Carrie Golus, AB’91, AM’93
Saturday’s journey to La Vallée des Singes—in Romagne, about 240 miles southwest of Paris—begins at 7:12 a.m. at Montparnasse Station. This is the seventh year that UChicago anthropologist Russell Tuttle, who’s 75, has made the trip; his wife Marlene is on her third visit. As the high-speed TGV train streaks through the countryside, the sky lightens to reveal fields draped in mist. All of Tuttle’s students are napping, one facedown on the table.
Just past nine, we’re met at Poitiers station by a chartered bus; it’s an additional 45-minute drive to the monkey preserve. The bus speeds down narrow country lanes, past fields of corn and a yard of fat white geese, at one point stopping to let a tractor pass.
“Don’t take anything unnecessary into the park,” Tuttle reminds everyone, “because the monkeys will grab things.” A sign outside the entrance emphasizes that it’s particularly important not to snack around the monkeys: “Les singes sont d’habiles pickpockets, il est inutile de les tenter.” (The monkeys are skilled pickpockets, it is useless to tempt them.)
At the ticket counter, the cashier updates Tuttle on the changes since his last visit: two baby bonobos have been born, there’s a new female from Spain (“The old female don’t like her”). She also reiterates the park’s rules, which include “If you smoke, not where the monkeys are living.”
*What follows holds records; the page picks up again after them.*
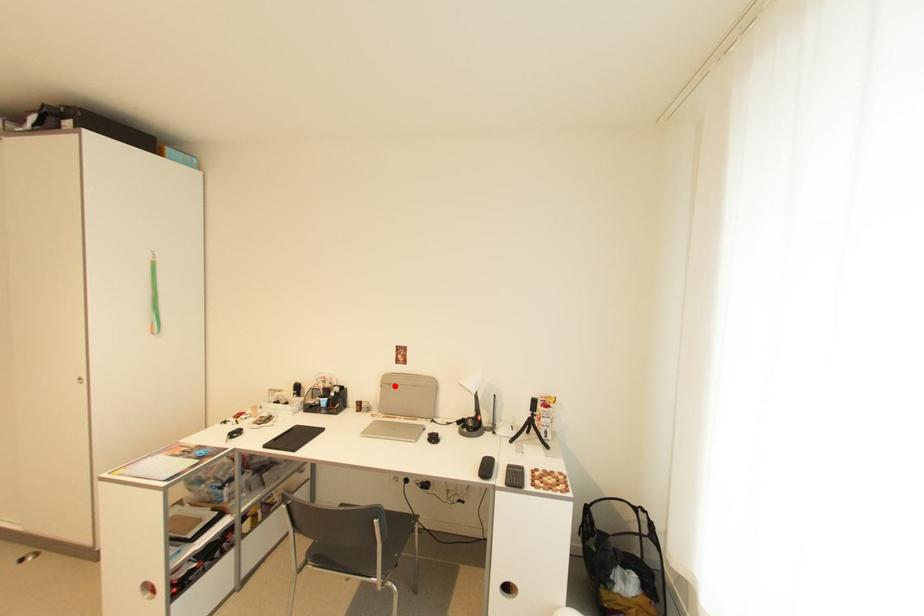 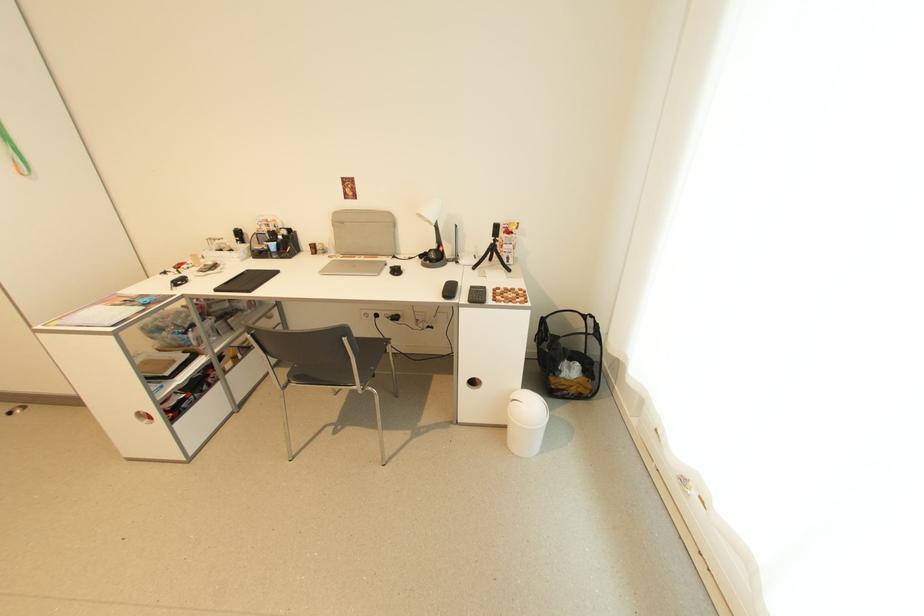 Question: I am providing you with two images of the same scene from different viewpoints. Image1 has a red point marked. In image2, the corresponding 3D location appears at what relative position? Reply with the corresponding letter.

Choices:
 (A) Closer
 (B) Farther

Answer: (A) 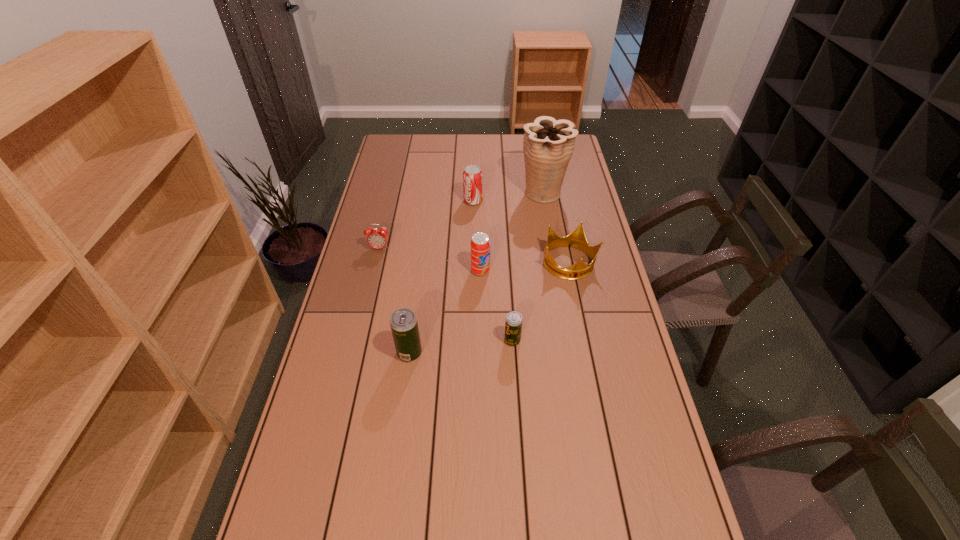 Locate an element on the screen. vacant area that lies between the shorter beer can and the leftmost object is located at coordinates (445, 294).

Locate an element on the screen. The height and width of the screenshot is (540, 960). vacant point located between the third object from right to left and the farther soda can is located at coordinates (492, 271).

Identify the location of free space between the farther soda can and the second object from left to right. (442, 277).

Where is `object that can be found as the third closest to the alarm clock`? This screenshot has width=960, height=540. object that can be found as the third closest to the alarm clock is located at coordinates (403, 322).

Locate an element on the screen. The height and width of the screenshot is (540, 960). object that ranks as the third closest to the fifth object from left to right is located at coordinates (480, 243).

Identify the location of vacant space that satisfies the following two spatial constraints: 1. on the back side of the crown; 2. on the left side of the sixth object from right to left. This screenshot has height=540, width=960. (421, 263).

Locate an element on the screen. Image resolution: width=960 pixels, height=540 pixels. vacant space that satisfies the following two spatial constraints: 1. on the face of the sixth object from right to left; 2. on the right side of the leftmost object is located at coordinates (355, 353).

What are the coordinates of `free spot that satisfies the following two spatial constraints: 1. on the logo side of the farther soda can; 2. on the face of the leftmost object` in the screenshot? It's located at (472, 248).

This screenshot has width=960, height=540. I want to click on free space that satisfies the following two spatial constraints: 1. on the front side of the shorter beer can; 2. on the right side of the nearer soda can, so click(481, 341). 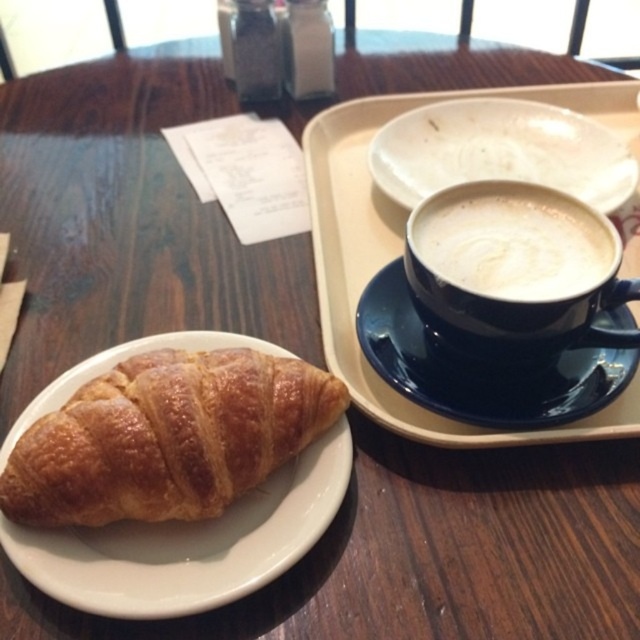 Question: Is golden brown flaky croissant at lower left below blue ceramic saucer at upper right?

Choices:
 (A) yes
 (B) no

Answer: (A)

Question: Does white frothy cappuccino at upper right lie behind white plastic tray at upper right?

Choices:
 (A) no
 (B) yes

Answer: (A)

Question: Which of the following is the farthest from the observer?

Choices:
 (A) (605, 212)
 (B) (536, 200)
 (C) (216, 508)

Answer: (A)

Question: Can you confirm if white frothy cappuccino at upper right is wider than white plastic tray at upper right?

Choices:
 (A) no
 (B) yes

Answer: (A)

Question: Based on their relative distances, which object is nearer to the blue ceramic saucer at upper right?

Choices:
 (A) white plastic tray at upper right
 (B) white ceramic plate at upper center

Answer: (A)

Question: Among these points, which one is nearest to the camera?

Tuttle leads the group over to the gibbon area. Something small drops from a tree. A chestnut? Let’s hope so. “Remember,” says Tuttle, “if they’re feeding, they’re pooping.”
A male gibbon—safely on the other side of a moat—swings and spins on ropes hung above the ground. The students watch him in delight, gasping and laughing.
“Woo! Woo!” Tuttle calls. That gets his attention. Both the male and the female retreat to their enclosure, a small wooden house right next to the walkway. Bang! The male swings forcefully against the window of the house. “He’s threatening us,” Tuttle explains. “Maybe our smiling is taken as a threat too.”
The male crashes against the window again, unintentionally giving the students a close-up glimpse of his long, thin hand and long, thin, black nails. “Oh! He hit me right in the face,” says Tuttle. “Yes, I’ve made an enemy.”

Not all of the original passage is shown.